Former U.S. President Bill Clinton, comedian and entertainment mogul Tyler Perry, and legendary actress Cicely Tyson are among the dozens of people who have paid tribute to soul singer Aretha Franklin during an epic, hours-long funeral service in Detroit.
“She lived with courage. Not without fear, but overcoming her fears,” Clinton said of Franklin, who died August 16 of pancreatic cancer, at age 78. “She lived with courage,” he continued. “Not without fear, but overcoming her fears. She lived with faith. Not without failure, but overcoming her failures. She lived with power. Not without weakness, but overcoming her weaknesses.”
Clinton spoke of her generosity of spirit and her willingness to acknowledge fellow musicians and performers who had not achieved her legendary fame. He also made sure to note: “she worked her can off.”
Tyler Perry said his mother played Aretha Franklin songs on long drives, matching the music to her mood.
“I could tell what my father had done by the music she was playing,” he said. “If she was playing Respect, he had done something wrong. If she was playing Dr. Feelgood, he had done something right.”
Perry joked that Franklin kept the heat in her dressing room “somewhere between 85 [degrees Fahrenheit] and double-hell.” More soberly, he noted, “When Aretha sang gospel, something happened. Something would shake the room. When Aretha sang gospel, something shifted. Something happened in the atmosphere.”

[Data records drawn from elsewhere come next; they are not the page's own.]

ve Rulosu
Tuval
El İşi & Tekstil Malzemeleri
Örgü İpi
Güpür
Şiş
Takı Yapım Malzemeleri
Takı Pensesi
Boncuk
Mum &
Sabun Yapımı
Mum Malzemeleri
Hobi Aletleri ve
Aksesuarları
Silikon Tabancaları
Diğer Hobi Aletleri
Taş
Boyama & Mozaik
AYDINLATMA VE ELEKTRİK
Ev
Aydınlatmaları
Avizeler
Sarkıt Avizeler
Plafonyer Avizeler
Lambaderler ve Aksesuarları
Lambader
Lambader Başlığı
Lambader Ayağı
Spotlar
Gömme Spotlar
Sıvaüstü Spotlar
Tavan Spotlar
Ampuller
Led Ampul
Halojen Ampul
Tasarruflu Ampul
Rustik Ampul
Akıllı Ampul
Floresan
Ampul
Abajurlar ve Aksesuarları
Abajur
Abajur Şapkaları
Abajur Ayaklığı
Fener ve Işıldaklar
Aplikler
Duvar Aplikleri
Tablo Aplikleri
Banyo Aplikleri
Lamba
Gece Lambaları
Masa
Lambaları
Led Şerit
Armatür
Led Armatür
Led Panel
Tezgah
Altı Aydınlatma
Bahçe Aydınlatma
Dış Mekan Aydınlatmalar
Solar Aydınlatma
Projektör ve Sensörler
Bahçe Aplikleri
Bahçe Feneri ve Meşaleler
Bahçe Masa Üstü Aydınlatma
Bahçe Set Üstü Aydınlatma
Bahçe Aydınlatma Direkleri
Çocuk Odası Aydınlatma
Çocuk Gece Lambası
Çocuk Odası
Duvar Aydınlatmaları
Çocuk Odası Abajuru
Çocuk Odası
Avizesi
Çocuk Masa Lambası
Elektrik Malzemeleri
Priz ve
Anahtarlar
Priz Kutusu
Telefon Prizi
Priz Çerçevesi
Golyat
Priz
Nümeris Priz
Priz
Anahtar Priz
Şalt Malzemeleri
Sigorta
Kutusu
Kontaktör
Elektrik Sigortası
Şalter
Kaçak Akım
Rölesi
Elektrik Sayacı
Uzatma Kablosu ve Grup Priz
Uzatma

Cicely Tyson, at 93 the grand dame of African American actresses, said, “She spoke to us through her soul and everything she experienced. And that’s why no matter what she was singing, she moved every single person.”
Tyson ended her tribute with a recitation of “When Malindy Sings,” a classic poem by African American poet Paul Laurence Dunbar. She replaced “Malindy” with “Aretha.”
“And you find your tears a-droppin,'” she said, “when Aretha sings.”
Franklin, who died of pancreatic cancer at age 76, has been dressed in four outfits as her body in state for public viewing over several days. While the week has been filled with tribute concerts and other high-profile celebrations of the singer and her remarkable life, funeral organizers say Friday’s funeral will be a religious service, not entertainment.
Bishop Charles Ellis the third, pastor of Greater Grace Temple, told the Associated Press before the service: “It is my goal and my aim to ensure that people leave here with some kind of spiritual awakening. … This is not a concert, this is not a show. This is not an awards production. This is a real life that has been lived.”
Franklin’s final days have been treated as a royal goodbye.
She is to be buried in a bronze casket plated with 24-karat gold. Franklin’s name and the title “Queen of Soul” are embroidered into the champagne-colored velvet lining the interior.
Franklin’s body was brought to the church in a white hearse that carried the body of her father, minister C.L. Franklin, in 1991 and civil rights leader Rosa Parks in 2005. She will be buried — like Franklin, Parks, and the poet Paul Laurence Dunbar — in Detroit’s Woodlawn Cemetery.